Required work: Up to and including the line containing "BP and partners boost ACG capital", set down each line of the entries below exactly, starting from the first, and leave out the rest.
▬▬▬
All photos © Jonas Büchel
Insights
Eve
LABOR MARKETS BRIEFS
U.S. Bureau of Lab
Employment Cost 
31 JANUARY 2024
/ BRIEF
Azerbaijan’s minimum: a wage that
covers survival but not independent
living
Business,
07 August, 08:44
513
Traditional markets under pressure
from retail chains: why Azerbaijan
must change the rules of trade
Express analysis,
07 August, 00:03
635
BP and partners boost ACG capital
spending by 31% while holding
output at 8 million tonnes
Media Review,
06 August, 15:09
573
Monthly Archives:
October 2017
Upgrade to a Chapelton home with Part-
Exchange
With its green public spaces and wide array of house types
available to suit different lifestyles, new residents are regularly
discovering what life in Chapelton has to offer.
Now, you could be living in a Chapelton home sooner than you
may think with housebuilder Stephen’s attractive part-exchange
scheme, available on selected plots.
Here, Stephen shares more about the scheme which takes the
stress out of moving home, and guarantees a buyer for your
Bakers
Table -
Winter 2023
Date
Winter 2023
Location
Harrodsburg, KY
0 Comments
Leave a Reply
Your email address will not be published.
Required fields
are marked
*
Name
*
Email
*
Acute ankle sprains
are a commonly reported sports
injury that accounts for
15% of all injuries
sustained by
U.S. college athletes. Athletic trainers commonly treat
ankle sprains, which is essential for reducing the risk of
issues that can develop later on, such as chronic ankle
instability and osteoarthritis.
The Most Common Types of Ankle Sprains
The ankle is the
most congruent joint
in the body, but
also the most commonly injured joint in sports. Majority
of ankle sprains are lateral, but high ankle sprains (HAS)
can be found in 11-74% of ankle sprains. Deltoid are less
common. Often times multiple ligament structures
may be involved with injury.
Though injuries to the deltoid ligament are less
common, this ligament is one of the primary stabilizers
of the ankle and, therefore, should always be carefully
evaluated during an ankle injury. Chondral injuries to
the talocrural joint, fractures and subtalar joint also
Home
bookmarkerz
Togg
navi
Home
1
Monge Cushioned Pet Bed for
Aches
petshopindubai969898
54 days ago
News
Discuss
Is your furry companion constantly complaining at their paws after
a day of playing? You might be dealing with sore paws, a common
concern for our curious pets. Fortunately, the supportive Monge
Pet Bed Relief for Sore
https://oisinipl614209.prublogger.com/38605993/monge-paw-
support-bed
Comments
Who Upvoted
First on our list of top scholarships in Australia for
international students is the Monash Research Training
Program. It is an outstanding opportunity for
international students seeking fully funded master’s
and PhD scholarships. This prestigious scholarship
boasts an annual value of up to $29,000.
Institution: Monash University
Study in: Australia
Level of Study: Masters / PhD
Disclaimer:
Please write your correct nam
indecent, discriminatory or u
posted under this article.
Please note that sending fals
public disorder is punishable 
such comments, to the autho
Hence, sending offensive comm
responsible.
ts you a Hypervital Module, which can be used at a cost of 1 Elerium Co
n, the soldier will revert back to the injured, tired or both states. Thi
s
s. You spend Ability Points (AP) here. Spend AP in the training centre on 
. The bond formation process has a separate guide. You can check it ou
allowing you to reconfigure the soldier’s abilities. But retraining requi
▬▬▬
Reply:
All photos © Jonas Büchel
Insights
Eve
LABOR MARKETS BRIEFS
U.S. Bureau of Lab
Employment Cost 
31 JANUARY 2024
/ BRIEF
Azerbaijan’s minimum: a wage that
covers survival but not independent
living
Business,
07 August, 08:44
513
Traditional markets under pressure
from retail chains: why Azerbaijan
must change the rules of trade
Express analysis,
07 August, 00:03
635
BP and partners boost ACG capital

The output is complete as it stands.